| TASK REQUIREMENTS |
Only a number is wanted here: the count of lines in the entries below that include the word "view".

Stored data entries:
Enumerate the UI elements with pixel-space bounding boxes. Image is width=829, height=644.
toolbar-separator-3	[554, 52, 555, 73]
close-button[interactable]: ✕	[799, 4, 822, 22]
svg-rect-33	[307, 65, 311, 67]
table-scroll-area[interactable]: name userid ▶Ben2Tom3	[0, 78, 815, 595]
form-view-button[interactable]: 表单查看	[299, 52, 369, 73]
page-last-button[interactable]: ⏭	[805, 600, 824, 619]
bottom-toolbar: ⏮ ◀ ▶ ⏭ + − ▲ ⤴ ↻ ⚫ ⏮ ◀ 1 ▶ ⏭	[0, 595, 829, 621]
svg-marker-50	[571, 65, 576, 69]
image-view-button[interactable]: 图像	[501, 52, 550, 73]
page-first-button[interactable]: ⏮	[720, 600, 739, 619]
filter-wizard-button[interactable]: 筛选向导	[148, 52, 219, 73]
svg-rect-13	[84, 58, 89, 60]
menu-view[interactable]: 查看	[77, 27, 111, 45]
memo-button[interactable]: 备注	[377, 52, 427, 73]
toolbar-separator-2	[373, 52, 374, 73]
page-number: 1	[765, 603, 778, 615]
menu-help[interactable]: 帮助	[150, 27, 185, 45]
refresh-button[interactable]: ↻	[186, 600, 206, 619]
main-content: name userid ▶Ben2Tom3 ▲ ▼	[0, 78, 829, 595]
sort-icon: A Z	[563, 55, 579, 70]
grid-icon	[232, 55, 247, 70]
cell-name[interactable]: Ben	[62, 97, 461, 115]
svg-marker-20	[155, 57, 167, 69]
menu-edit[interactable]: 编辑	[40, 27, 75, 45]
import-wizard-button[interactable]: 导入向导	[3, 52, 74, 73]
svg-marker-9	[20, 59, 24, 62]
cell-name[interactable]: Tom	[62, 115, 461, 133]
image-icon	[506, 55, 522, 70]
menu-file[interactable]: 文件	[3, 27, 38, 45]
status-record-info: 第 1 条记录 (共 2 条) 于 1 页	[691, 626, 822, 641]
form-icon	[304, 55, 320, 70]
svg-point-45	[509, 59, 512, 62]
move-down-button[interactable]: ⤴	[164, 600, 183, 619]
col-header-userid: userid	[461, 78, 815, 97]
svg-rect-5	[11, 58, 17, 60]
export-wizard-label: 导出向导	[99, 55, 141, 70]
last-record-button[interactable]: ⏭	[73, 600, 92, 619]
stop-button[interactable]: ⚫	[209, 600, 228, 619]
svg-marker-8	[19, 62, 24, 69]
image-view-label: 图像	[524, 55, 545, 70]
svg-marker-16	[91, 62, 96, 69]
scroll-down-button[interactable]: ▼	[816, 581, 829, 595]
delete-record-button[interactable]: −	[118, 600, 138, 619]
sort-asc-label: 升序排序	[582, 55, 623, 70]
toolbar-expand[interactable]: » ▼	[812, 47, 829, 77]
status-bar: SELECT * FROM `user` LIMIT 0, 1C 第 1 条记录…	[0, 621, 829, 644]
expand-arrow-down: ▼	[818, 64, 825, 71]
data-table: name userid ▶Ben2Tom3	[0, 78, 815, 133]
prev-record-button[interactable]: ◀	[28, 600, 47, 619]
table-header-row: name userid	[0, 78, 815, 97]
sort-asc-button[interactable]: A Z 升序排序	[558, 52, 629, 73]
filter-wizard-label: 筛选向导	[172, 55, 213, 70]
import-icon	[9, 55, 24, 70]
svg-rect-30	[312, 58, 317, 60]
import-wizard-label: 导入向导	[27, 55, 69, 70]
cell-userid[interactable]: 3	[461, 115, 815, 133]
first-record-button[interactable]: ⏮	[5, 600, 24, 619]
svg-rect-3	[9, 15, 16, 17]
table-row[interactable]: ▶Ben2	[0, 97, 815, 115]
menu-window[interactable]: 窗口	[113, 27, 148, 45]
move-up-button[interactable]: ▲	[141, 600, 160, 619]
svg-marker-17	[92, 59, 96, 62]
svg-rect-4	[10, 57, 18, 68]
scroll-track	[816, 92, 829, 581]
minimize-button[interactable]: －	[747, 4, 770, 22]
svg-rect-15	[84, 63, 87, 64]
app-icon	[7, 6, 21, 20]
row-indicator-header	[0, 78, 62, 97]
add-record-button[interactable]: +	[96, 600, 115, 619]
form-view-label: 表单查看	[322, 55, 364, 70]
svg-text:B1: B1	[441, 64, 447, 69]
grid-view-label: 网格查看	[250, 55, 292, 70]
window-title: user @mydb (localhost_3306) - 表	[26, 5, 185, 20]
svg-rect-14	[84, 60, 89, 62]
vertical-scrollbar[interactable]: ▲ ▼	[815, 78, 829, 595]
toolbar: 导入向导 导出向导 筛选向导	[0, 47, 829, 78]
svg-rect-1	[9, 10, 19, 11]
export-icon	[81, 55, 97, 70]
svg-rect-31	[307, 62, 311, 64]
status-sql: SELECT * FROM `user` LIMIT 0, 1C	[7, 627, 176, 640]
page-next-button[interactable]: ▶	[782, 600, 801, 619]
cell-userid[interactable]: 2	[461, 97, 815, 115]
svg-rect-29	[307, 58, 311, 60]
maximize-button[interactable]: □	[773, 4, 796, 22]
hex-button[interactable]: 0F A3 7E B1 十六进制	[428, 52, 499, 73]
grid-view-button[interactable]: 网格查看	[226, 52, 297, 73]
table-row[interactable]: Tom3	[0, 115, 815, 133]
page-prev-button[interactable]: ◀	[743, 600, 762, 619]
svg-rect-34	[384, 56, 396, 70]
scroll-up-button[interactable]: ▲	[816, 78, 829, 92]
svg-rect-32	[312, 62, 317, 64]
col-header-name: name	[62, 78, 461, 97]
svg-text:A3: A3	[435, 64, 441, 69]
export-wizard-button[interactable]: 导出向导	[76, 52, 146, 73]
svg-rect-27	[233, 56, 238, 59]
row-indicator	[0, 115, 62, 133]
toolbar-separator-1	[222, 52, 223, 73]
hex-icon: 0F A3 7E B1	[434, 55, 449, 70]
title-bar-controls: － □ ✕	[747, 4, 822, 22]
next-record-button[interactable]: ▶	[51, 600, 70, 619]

* * *

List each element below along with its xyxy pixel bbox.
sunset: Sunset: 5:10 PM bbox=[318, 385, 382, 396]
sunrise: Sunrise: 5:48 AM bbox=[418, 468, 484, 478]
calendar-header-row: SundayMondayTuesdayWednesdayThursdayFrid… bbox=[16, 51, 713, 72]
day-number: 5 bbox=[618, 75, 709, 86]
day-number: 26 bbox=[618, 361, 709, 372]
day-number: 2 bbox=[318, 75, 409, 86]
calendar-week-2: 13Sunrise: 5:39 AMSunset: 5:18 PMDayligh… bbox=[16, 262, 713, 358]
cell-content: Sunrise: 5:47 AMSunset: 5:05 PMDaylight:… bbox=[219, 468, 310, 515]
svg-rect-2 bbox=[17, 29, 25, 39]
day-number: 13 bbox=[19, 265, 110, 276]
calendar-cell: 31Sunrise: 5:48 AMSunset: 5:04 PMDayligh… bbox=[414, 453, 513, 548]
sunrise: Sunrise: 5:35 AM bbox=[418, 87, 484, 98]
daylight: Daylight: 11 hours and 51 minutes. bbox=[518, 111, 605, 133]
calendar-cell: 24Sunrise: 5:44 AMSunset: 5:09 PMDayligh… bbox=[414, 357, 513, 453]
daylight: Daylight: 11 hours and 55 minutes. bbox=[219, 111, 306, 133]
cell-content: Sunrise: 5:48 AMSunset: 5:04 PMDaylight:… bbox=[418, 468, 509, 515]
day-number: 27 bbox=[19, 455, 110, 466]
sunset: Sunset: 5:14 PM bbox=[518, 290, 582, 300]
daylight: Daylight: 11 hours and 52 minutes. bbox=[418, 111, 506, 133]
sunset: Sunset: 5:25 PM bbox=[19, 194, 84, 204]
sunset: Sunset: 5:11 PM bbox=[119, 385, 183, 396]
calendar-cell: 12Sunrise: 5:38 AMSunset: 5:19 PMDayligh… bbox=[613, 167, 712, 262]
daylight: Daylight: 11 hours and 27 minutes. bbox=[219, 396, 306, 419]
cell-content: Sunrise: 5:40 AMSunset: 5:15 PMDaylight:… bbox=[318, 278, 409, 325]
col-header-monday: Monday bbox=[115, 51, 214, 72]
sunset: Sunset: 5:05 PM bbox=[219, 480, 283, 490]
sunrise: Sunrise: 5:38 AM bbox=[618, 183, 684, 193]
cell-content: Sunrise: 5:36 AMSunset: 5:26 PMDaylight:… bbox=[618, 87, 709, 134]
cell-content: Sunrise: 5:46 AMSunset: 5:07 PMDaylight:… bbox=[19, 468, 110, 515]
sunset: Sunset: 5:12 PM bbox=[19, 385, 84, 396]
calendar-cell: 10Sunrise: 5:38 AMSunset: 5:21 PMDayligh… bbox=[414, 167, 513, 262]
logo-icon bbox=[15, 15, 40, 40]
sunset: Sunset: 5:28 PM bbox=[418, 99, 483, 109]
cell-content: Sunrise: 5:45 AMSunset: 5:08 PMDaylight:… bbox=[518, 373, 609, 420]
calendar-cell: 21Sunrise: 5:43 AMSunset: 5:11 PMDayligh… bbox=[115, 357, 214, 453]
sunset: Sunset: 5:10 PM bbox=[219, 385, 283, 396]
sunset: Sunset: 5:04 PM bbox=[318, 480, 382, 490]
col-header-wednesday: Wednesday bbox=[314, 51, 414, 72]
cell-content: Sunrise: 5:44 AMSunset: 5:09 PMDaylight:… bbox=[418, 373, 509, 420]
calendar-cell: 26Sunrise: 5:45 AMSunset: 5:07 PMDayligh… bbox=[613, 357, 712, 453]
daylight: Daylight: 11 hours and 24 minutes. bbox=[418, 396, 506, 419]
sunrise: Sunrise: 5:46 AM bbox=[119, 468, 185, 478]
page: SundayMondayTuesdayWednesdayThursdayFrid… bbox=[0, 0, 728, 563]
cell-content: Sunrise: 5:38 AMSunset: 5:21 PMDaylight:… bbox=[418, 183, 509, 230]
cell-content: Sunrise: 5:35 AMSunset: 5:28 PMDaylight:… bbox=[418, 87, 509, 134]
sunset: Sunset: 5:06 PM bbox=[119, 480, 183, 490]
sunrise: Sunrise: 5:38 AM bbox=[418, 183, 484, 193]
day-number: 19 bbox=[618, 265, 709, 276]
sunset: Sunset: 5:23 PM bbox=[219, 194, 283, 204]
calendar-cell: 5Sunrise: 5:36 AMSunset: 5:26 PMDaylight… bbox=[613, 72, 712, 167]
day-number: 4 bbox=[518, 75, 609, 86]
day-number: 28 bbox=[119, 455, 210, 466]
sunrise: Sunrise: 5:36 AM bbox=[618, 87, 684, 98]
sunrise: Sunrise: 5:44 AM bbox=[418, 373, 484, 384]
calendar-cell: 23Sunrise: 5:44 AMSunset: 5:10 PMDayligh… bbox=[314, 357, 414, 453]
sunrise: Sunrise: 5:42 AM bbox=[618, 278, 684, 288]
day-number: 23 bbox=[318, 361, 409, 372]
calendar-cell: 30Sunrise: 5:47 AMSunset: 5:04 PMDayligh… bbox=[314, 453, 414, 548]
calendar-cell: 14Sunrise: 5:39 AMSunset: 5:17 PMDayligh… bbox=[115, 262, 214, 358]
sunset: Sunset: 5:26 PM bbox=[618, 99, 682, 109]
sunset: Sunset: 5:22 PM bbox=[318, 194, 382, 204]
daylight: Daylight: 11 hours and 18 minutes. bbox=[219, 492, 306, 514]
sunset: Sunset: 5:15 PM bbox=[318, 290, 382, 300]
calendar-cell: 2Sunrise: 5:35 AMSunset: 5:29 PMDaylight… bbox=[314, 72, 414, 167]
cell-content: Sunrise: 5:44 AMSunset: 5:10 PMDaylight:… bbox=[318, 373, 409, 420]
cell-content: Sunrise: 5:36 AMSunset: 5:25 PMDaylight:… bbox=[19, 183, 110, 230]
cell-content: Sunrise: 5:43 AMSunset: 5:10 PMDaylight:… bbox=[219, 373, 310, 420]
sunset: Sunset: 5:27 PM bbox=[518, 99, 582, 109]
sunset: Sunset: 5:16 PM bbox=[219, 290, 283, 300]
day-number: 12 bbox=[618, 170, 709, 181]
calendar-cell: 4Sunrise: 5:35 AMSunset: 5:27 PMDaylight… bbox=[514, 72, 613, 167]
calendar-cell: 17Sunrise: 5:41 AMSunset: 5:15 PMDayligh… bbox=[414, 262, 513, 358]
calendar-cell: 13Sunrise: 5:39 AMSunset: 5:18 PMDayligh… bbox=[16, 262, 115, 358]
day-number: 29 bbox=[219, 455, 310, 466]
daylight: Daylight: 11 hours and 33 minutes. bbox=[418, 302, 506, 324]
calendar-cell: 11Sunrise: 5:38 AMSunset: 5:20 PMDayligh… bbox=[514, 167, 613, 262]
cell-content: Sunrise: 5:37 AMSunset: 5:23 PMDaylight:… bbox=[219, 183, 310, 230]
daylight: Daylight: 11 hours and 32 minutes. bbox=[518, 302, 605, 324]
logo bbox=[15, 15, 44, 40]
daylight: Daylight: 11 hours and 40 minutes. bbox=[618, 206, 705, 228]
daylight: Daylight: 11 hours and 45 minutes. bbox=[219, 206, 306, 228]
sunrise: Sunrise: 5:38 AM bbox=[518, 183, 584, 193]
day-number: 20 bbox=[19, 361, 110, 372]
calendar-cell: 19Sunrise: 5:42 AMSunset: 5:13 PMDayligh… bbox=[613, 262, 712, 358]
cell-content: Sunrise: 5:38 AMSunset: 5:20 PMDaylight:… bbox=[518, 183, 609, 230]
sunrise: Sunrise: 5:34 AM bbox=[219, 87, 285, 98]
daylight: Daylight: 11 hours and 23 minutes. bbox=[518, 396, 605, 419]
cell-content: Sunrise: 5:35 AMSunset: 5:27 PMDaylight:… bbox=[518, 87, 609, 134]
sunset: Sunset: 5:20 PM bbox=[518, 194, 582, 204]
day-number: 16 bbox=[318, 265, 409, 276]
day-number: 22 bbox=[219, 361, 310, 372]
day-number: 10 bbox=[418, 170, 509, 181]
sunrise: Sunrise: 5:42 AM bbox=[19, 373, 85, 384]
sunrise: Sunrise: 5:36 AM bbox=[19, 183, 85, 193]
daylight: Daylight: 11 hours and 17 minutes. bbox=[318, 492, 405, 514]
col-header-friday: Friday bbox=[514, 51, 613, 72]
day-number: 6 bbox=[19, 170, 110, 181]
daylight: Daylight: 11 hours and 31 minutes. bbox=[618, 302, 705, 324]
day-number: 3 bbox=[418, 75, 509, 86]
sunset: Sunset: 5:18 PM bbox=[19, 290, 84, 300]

| ANSWER SECTION |
7